If Malcolm & Marie is supposed to be the public venting of an ongoing argument that constantly plays out in Levinson’s head, the prevailing side is that he should stop writing about people struggling from addiction, or people who are transitioning, because he has no business telling their stories for them.

At the start of the film, Malcolm (John David Washington), arrives home from the premiere of his new film, which just so happens to be a story about a young woman suffering from substance abuse. His girlfriend and muse, Marie (Zendaya), who’s experience through rehab and relapse is the inspiration for Malcolm’s film, is angry because he forgot to thank her in his speech.

Her frustration is not surprising, because as the film unravels, Malcolm is a raving madmen who treats Marie like his personal, damaged plaything. Clearly a stand-in for Levinson, Malcolm spends most of the film’s runtime complaining about critics, while Marie, the over-sexualized, doting female, smiles and listens.

Though the “white lady from the L.A. Times” loves his film, Malcolm still monologues about how critics can’t separate his identity from his film’s subject matter because this same critic once wrote an unfavorable review of his previous film. That a white female critic for the L.A. Times once panned Levinson’s film Assassination Nation (2018) can’t be a coincidence. Even so, that Malcolm is angry at this because he’s Black, while Levinson is white (and the son of Academy Award-winning director Barry Levinson), is another matter entirely.

But some of Malcolm’s diatribes do hold merit. Creatives of color are often described in media with their race as a defining prefix–”Black musician,” “Asian activist,” “Trans actor,”–and such descriptions shouldn’t always influence how their work is received. It’s not often that “White” is written as a descriptor with the same intent, but Malcolm & Marie‘s kvetching of a white writer told through Black character shields might just be the first.

Throughout the film, Levinson has Malcolm writhe and explode, and it’s hard not to view the event as anything other than self-sabotage.

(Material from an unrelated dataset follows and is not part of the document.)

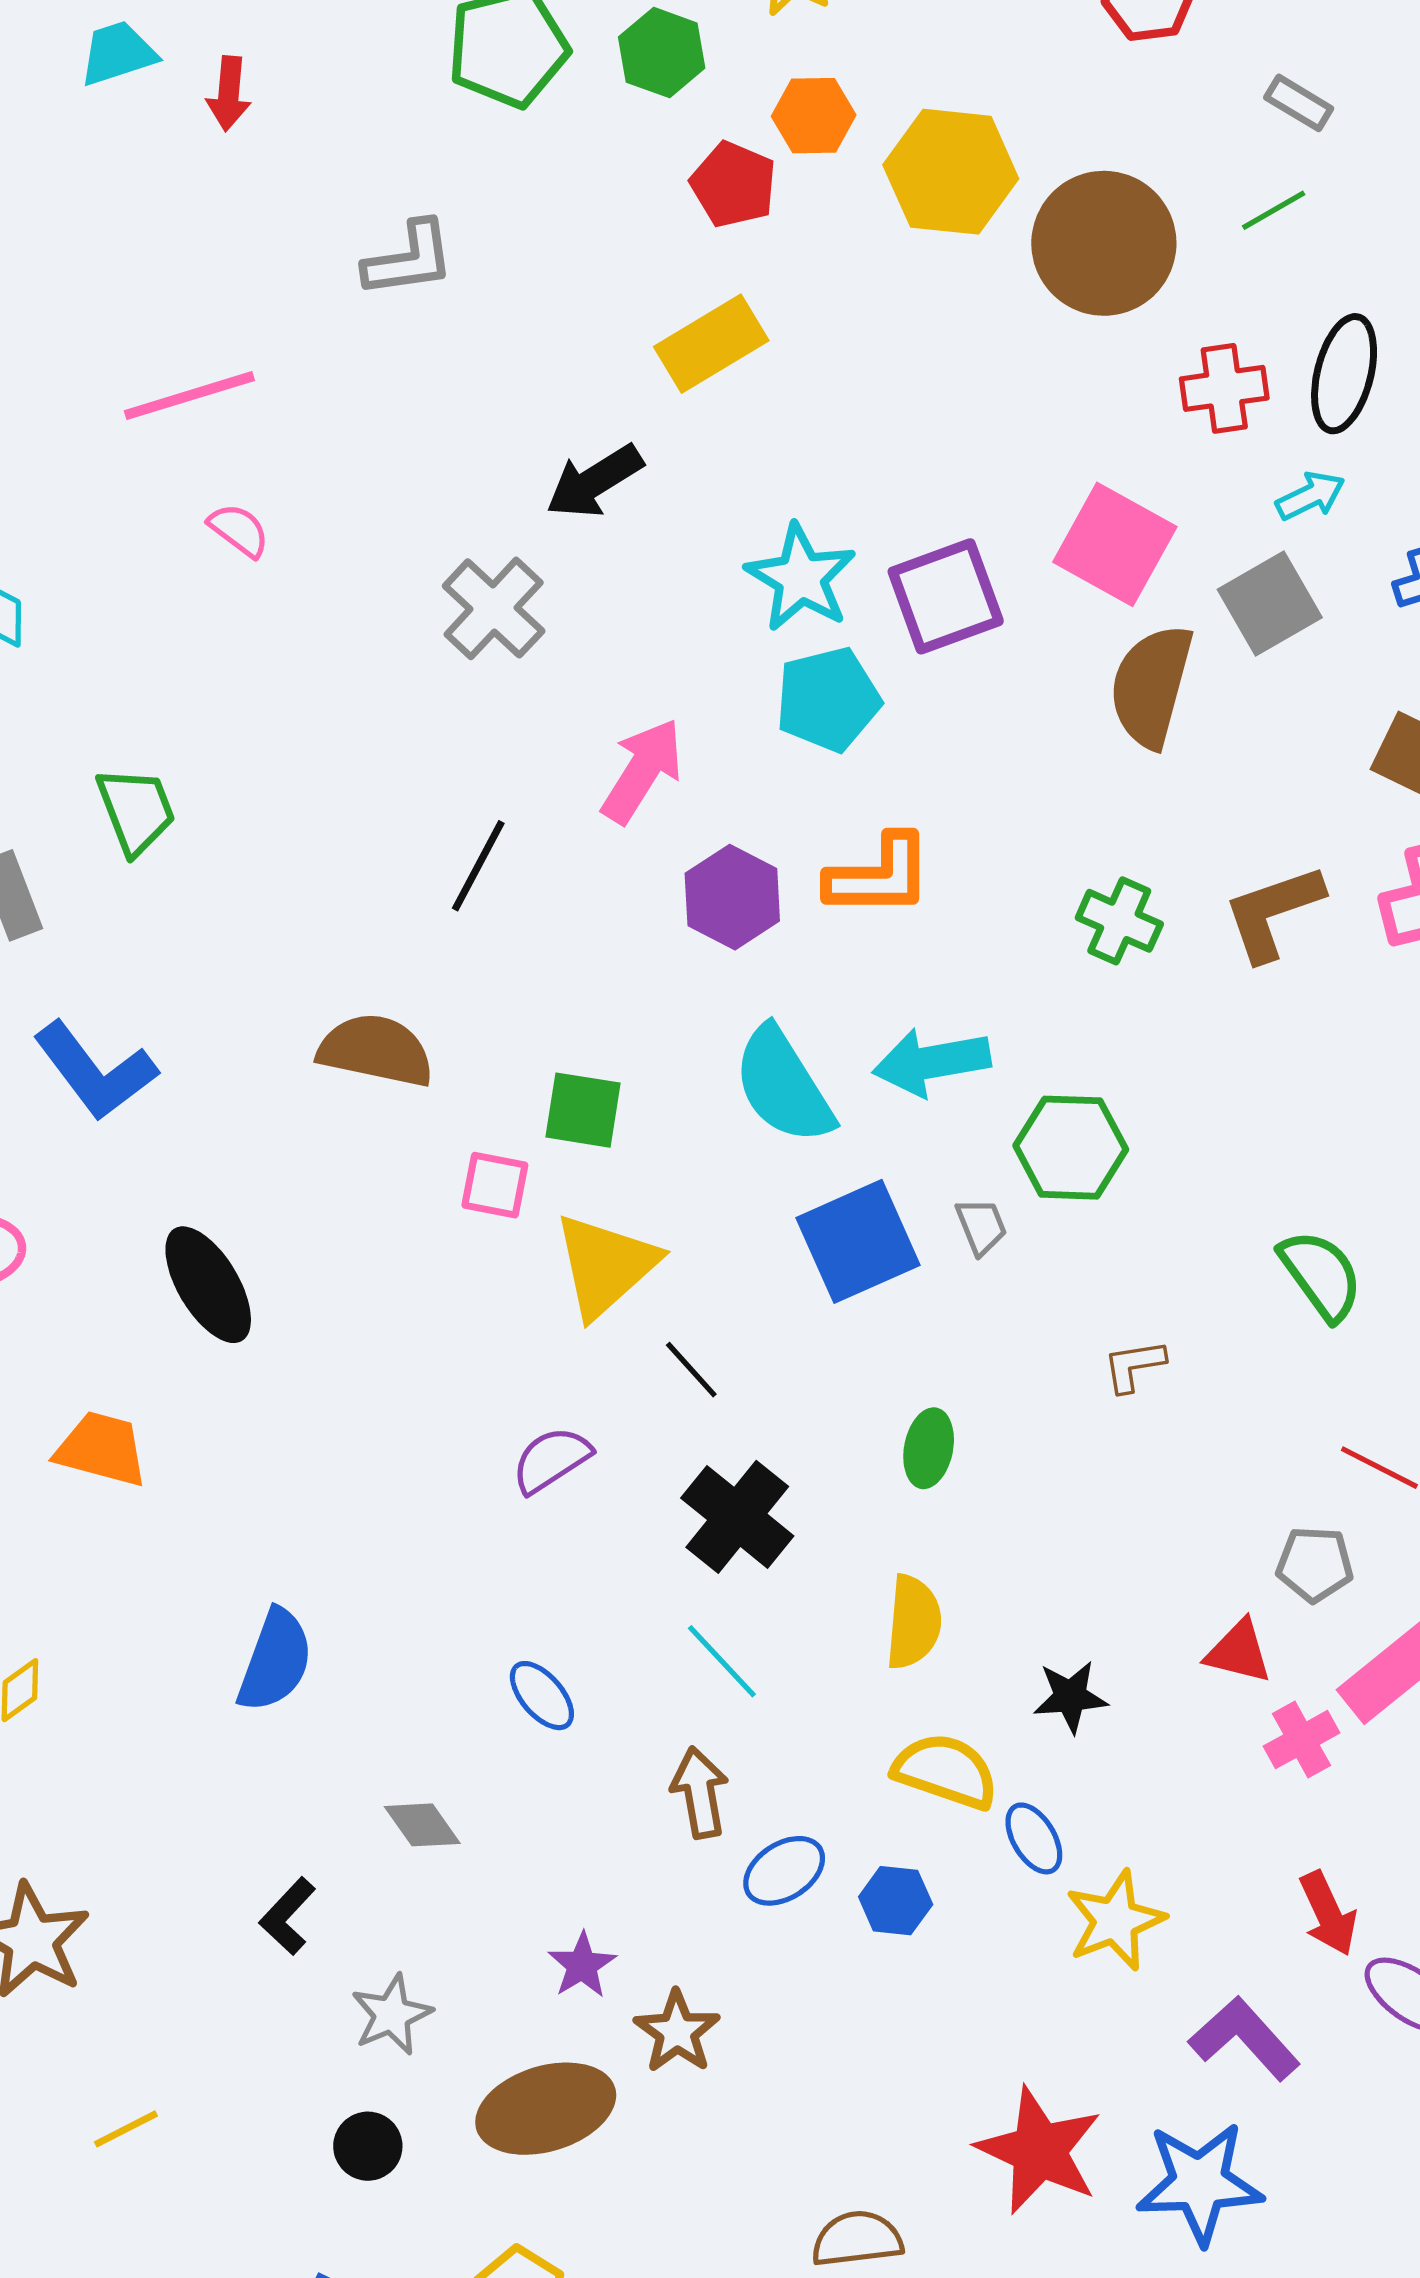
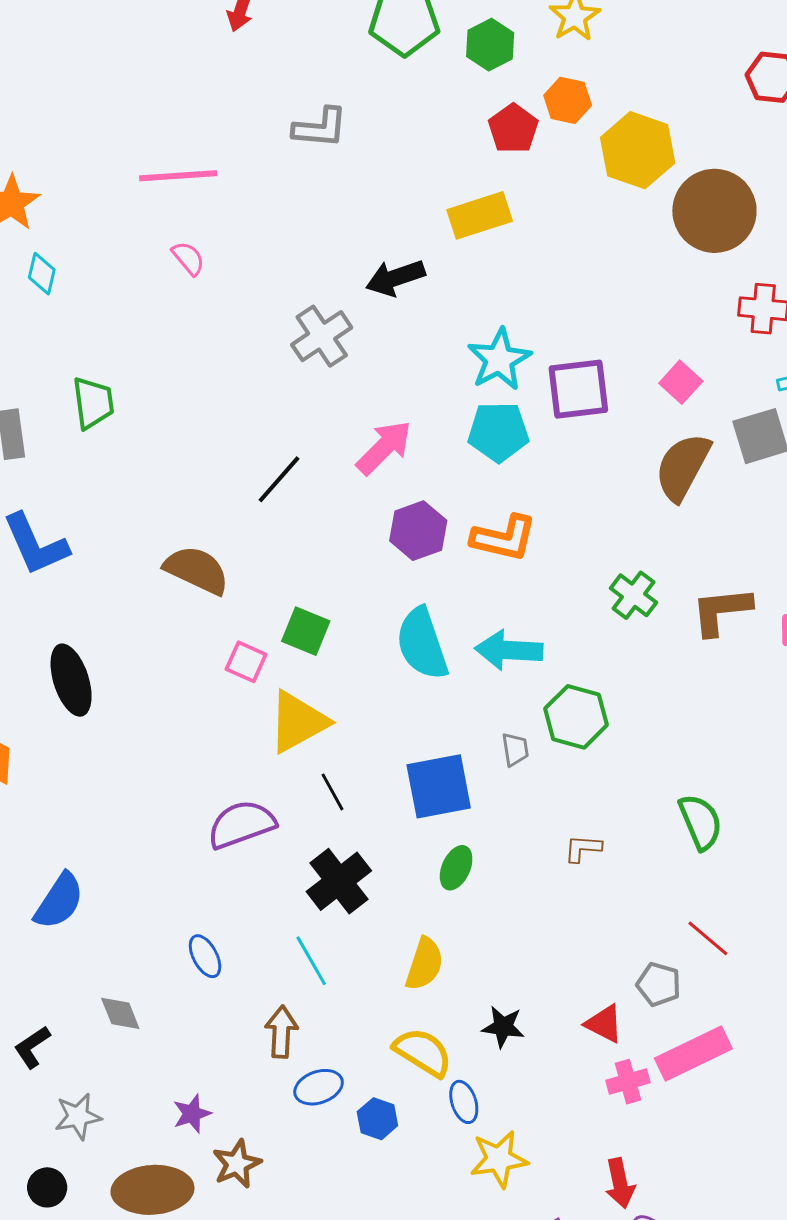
pink square: (1115, 544) -> (681, 382), size x0.6
blue square: (858, 1241) -> (439, 786), moved
purple semicircle: (551, 1460) -> (241, 824), size x1.4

He must have thought that he had two convincing arguments at war with one another, but whenever Marie eventually gets a second to respond, she’s often right.

“I can’t tell my fucking story anymore,” she says, “because you already did.”

Malcolm shoots back at Marie by saying that you need more than the details of someone’s life to make a compelling story. It’s how you frame and display a story, like in a film, that truly captures it. It’s how you stage it. He’s partly right, until he argues that he is a creative genius and only someone with a magical movie mind like his could accurately tell her story. Marie picks up on this, and chides him that the real reason he doesn’t let his subjects tell their own stories is because of his own narcissistic ego.

With this, Sam Levinson digs his own grave. It’s no wonder now why the second Euphoria special was so much better than the first. Hunter Schafer, the trans actress who plays “Jules,” was finally allowed to write the episode herself.